Apart from the images, every record here needs to be copied exactly.

RECORDS SHOWN
......

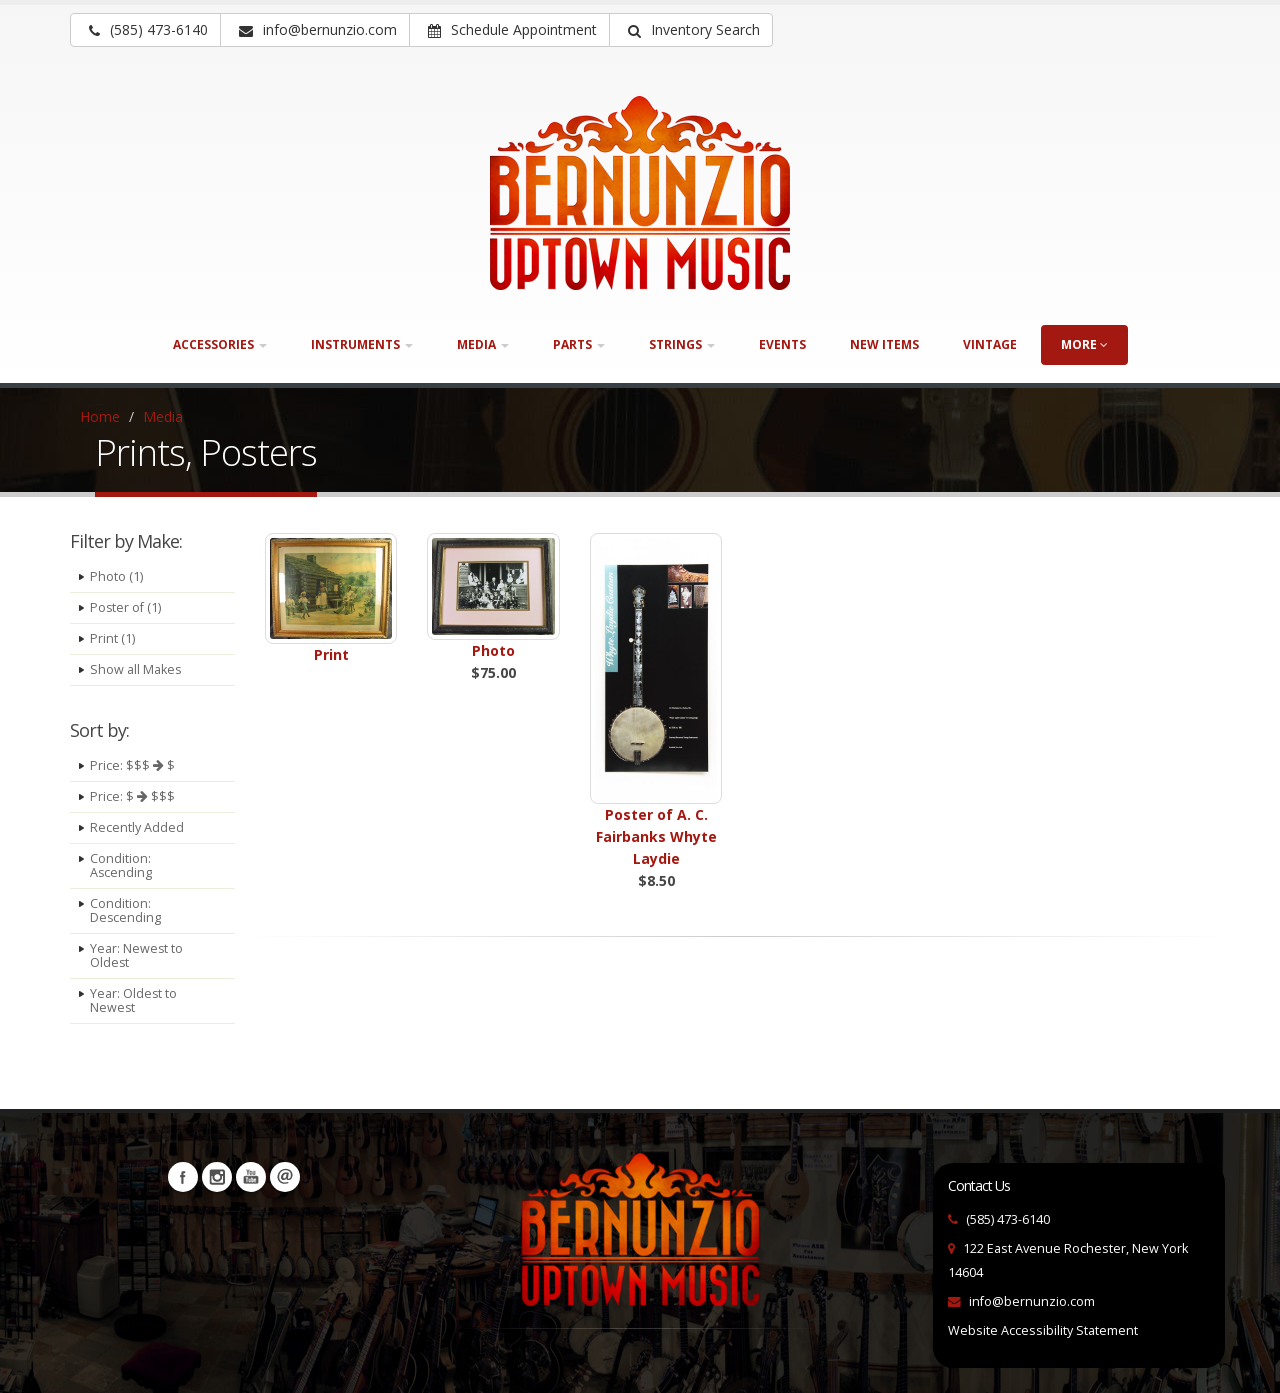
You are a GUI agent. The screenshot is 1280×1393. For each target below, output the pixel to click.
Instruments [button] (362, 344)
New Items (884, 344)
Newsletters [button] (285, 1177)
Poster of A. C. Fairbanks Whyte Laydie (656, 836)
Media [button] (483, 344)
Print (331, 654)
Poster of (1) (126, 607)
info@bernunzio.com (1032, 1301)
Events (782, 344)
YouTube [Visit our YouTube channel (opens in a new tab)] (251, 1177)
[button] (691, 30)
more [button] (1084, 344)
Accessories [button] (220, 344)
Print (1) (112, 638)
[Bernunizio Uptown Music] (640, 193)
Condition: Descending (126, 910)
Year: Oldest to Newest (134, 1000)
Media (163, 416)
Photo (493, 650)
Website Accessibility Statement (1043, 1330)
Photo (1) (116, 576)
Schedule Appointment (512, 29)
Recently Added (137, 827)
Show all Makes (136, 669)
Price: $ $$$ (132, 796)
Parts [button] (579, 344)
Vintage (990, 344)
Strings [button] (682, 344)
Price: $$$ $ (132, 765)
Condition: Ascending (121, 865)
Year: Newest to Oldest (137, 955)
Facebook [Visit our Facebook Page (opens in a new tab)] (183, 1177)
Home (100, 416)
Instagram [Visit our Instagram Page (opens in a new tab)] (217, 1177)
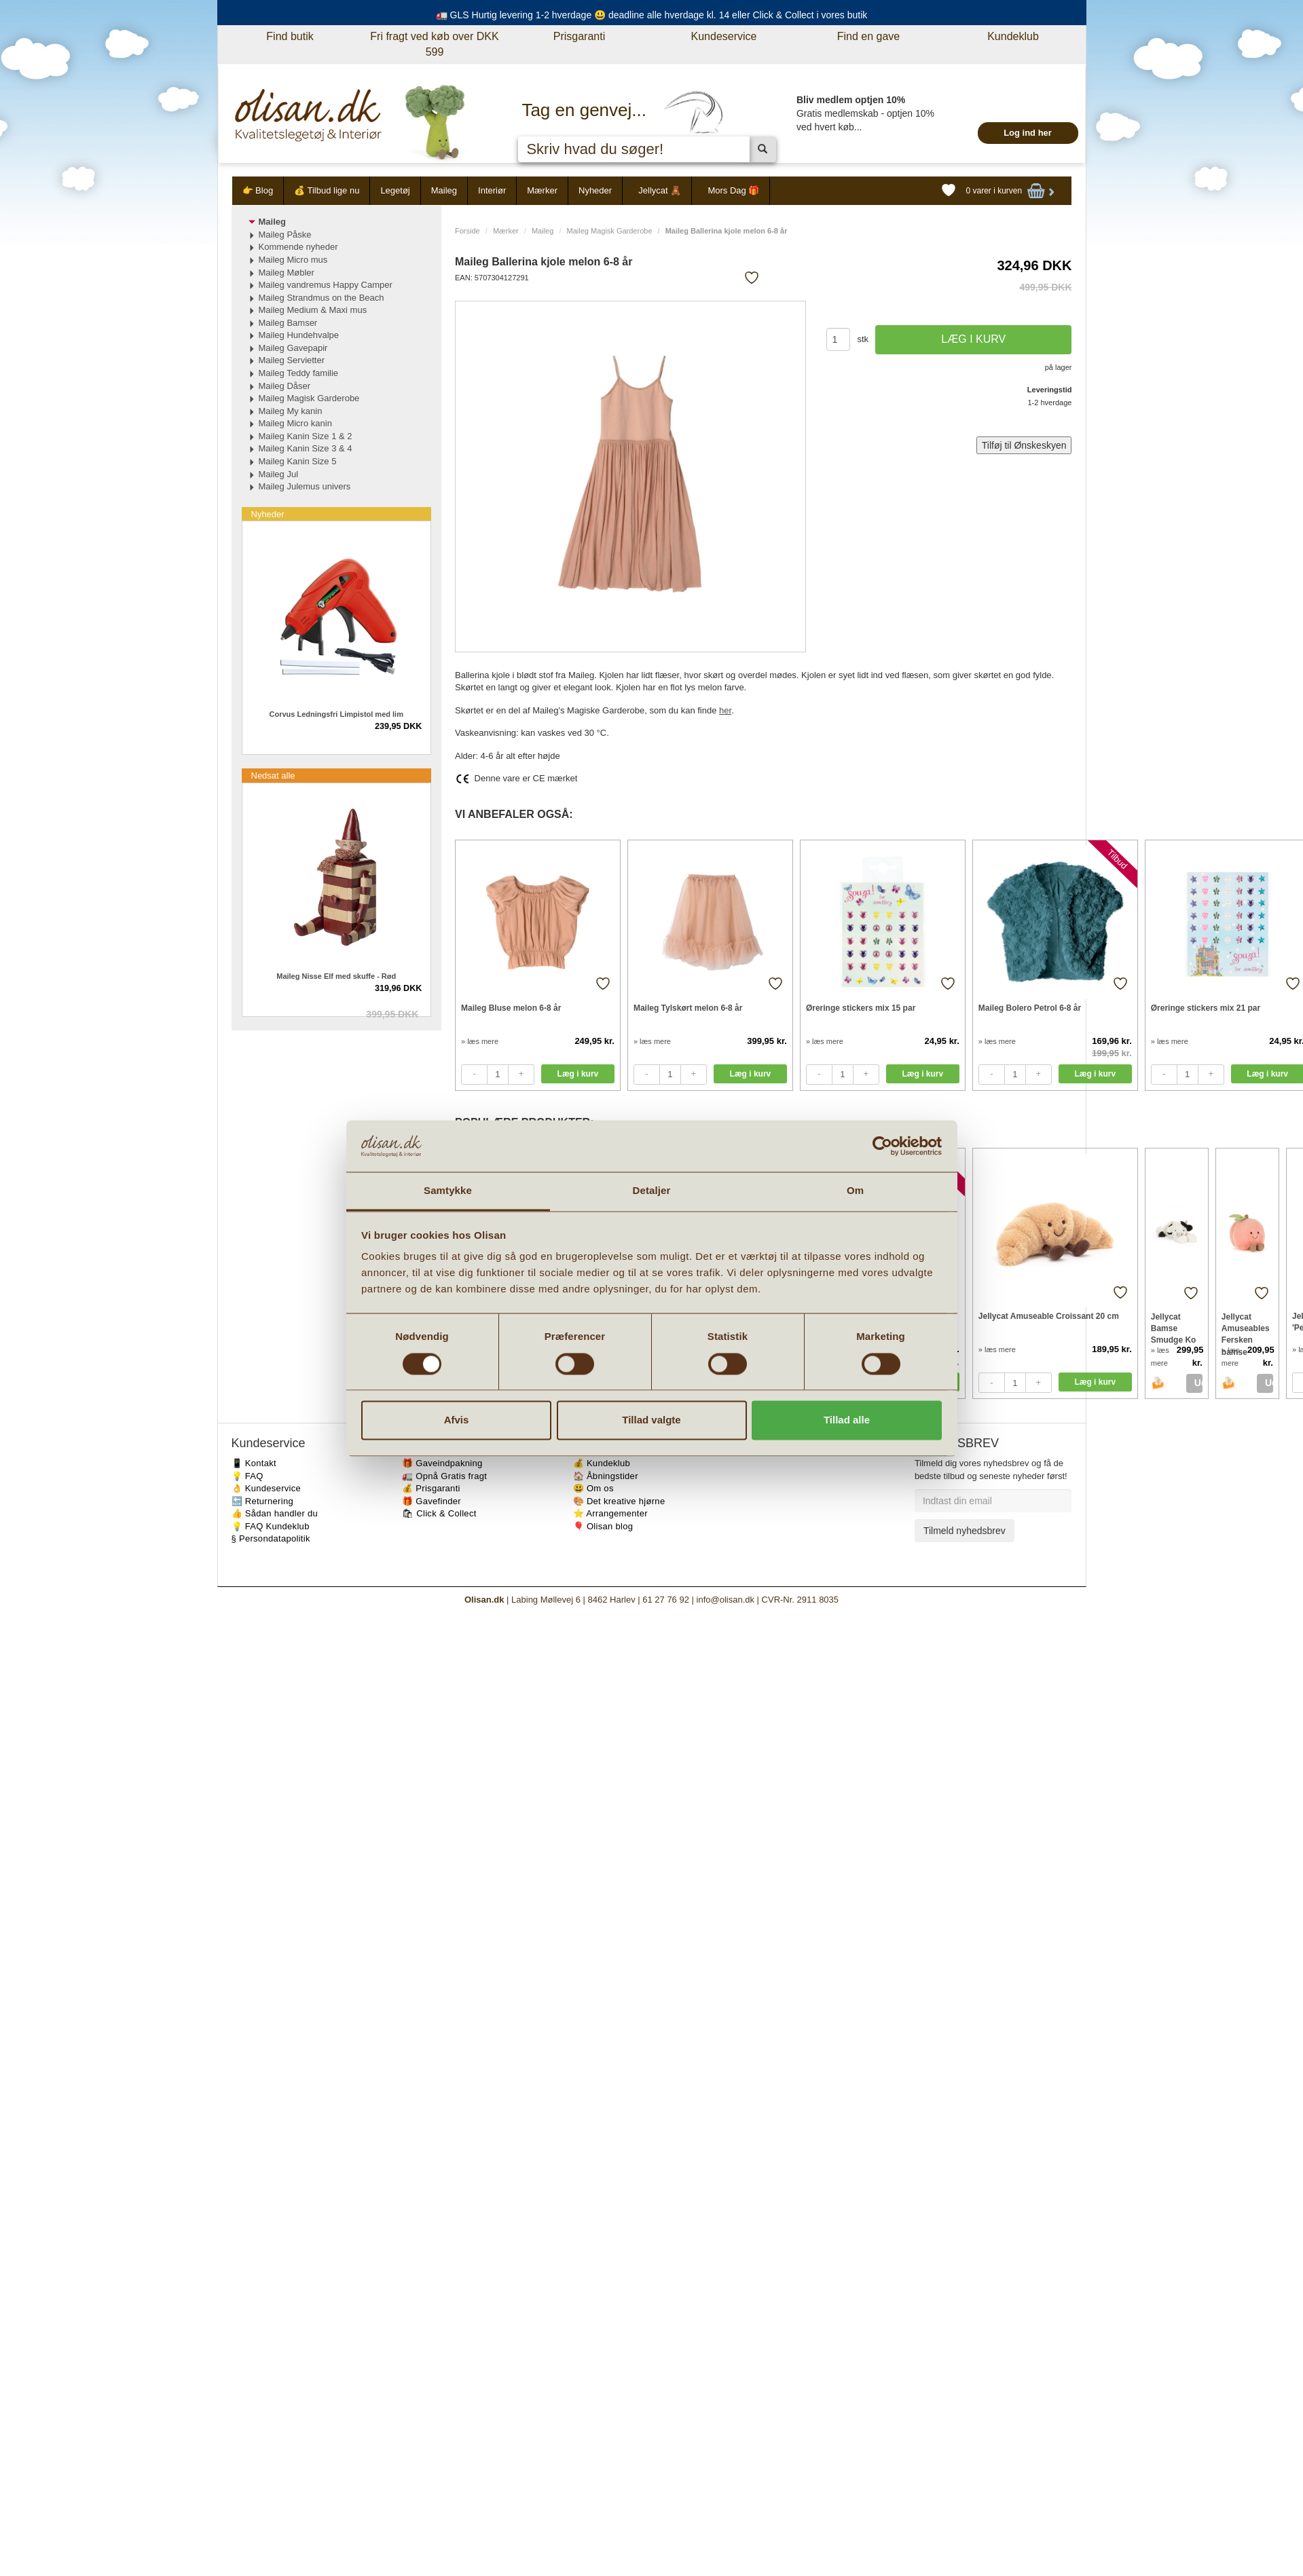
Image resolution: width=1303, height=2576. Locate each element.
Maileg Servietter (292, 360)
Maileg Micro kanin (295, 423)
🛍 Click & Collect (439, 1513)
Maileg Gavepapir (293, 348)
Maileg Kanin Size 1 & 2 (305, 436)
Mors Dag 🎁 (733, 190)
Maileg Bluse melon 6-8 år (511, 1008)
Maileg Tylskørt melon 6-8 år (688, 1008)
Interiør (492, 190)
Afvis (456, 1420)
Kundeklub (1013, 36)
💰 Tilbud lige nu (326, 190)
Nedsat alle (273, 775)
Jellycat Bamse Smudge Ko (1173, 1328)
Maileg (444, 190)
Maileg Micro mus (293, 260)
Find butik (289, 36)
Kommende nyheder (298, 247)
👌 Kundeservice (266, 1488)
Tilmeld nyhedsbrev (964, 1530)
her (725, 710)
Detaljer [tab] (652, 1191)
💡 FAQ (247, 1476)
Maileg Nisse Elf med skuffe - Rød (336, 976)
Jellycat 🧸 (659, 190)
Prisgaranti (579, 36)
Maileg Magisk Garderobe (610, 231)
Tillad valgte (651, 1420)
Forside (467, 231)
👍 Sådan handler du (275, 1513)
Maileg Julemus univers (305, 486)
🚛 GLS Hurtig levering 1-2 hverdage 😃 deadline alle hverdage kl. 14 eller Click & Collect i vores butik (652, 15)
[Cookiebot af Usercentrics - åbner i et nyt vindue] (882, 1146)
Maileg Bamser (288, 323)
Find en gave (868, 36)
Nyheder (595, 190)
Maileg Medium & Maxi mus (313, 310)
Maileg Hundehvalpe (299, 335)
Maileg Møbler (286, 272)
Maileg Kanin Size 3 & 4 (305, 448)
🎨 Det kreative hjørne (619, 1501)
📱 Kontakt (254, 1463)
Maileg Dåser (285, 386)
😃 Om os (593, 1488)
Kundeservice (724, 36)
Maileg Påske (285, 234)
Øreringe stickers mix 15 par (860, 1008)
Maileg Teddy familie (299, 373)
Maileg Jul (279, 474)
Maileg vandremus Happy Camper (325, 285)
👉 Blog (258, 190)
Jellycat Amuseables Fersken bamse (1246, 1328)
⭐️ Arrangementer (610, 1513)
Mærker (542, 190)
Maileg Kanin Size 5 (298, 461)
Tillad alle (847, 1420)
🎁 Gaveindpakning (442, 1463)
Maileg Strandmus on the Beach (321, 298)
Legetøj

......

TASK RESPONSE
You are a GUI agent. The screenshot is 1280×1393. For each target below, output the pixel to click.
Instruments [button] (362, 344)
New Items (884, 344)
Newsletters [button] (285, 1177)
Poster of A. C. Fairbanks Whyte Laydie (656, 836)
Media [button] (483, 344)
Print (331, 654)
Poster of (1) (126, 607)
info@bernunzio.com (1032, 1301)
Events (782, 344)
YouTube [Visit our YouTube channel (opens in a new tab)] (251, 1177)
[button] (691, 30)
more [button] (1084, 344)
Accessories [button] (220, 344)
Print (1) (112, 638)
[Bernunizio Uptown Music] (640, 193)
Condition: Descending (126, 910)
Year: Oldest to Newest (134, 1000)
Media (163, 416)
Photo (493, 650)
Website Accessibility Statement (1043, 1330)
Photo (1) (116, 576)
Schedule Appointment (512, 29)
Recently Added (137, 827)
Show all Makes (136, 669)
Price: $ $$$ (132, 796)
Parts [button] (579, 344)
Vintage (990, 344)
Strings [button] (682, 344)
Price: $$$ $ (132, 765)
Condition: Ascending (121, 865)
Year: Newest to Oldest (137, 955)
Facebook [Visit our Facebook Page (opens in a new tab)] (183, 1177)
Home (100, 416)
Instagram [Visit our Instagram Page (opens in a new tab)] (217, 1177)
Image resolution: width=1303, height=2576. Locate each element.
Maileg Servietter (292, 360)
Maileg Micro kanin (295, 423)
🛍 Click & Collect (439, 1513)
Maileg Gavepapir (293, 348)
Maileg Kanin Size 1 & 2 (305, 436)
Mors Dag 🎁 (733, 190)
Maileg Bluse melon 6-8 år (511, 1008)
Maileg Tylskørt melon 6-8 år (688, 1008)
Interiør (492, 190)
Afvis (456, 1420)
Kundeklub (1013, 36)
💰 Tilbud lige nu (326, 190)
Nedsat alle (273, 775)
Jellycat Bamse Smudge Ko (1173, 1328)
Maileg (444, 190)
Maileg Micro mus (293, 260)
Find butik (289, 36)
Kommende nyheder (298, 247)
👌 Kundeservice (266, 1488)
Tilmeld nyhedsbrev (964, 1530)
her (725, 710)
Detaljer [tab] (652, 1191)
💡 FAQ (247, 1476)
Maileg Nisse Elf med skuffe - Rød (336, 976)
Jellycat 🧸 (659, 190)
Prisgaranti (579, 36)
Maileg Magisk Garderobe (610, 231)
Tillad valgte (651, 1420)
Forside (467, 231)
👍 Sådan handler du (275, 1513)
Maileg Julemus univers (305, 486)
🚛 GLS Hurtig levering 1-2 hverdage 😃 deadline alle hverdage kl. 14 eller Click & Collect i vores butik (652, 15)
[Cookiebot af Usercentrics - åbner i et nyt vindue] (882, 1146)
Maileg Bamser (288, 323)
Find en gave (868, 36)
Nyheder (595, 190)
Maileg Medium & Maxi mus (313, 310)
Maileg Hundehvalpe (299, 335)
Maileg Møbler (286, 272)
Maileg Kanin Size 3 & 4 (305, 448)
🎨 Det kreative hjørne (619, 1501)
📱 Kontakt (254, 1463)
Maileg Dåser (285, 386)
😃 Om os (593, 1488)
Kundeservice (724, 36)
Maileg Påske (285, 234)
Øreringe stickers mix 15 par (860, 1008)
Maileg Teddy familie (299, 373)
Maileg Jul (279, 474)
Maileg vandremus Happy Camper (325, 285)
👉 Blog (258, 190)
Jellycat Amuseables Fersken bamse (1246, 1328)
⭐️ Arrangementer (610, 1513)
Mærker (542, 190)
Maileg Kanin Size 5 (298, 461)
Tillad alle (847, 1420)
🎁 Gaveindpakning (442, 1463)
Maileg Strandmus on the Beach (321, 298)
Legetøj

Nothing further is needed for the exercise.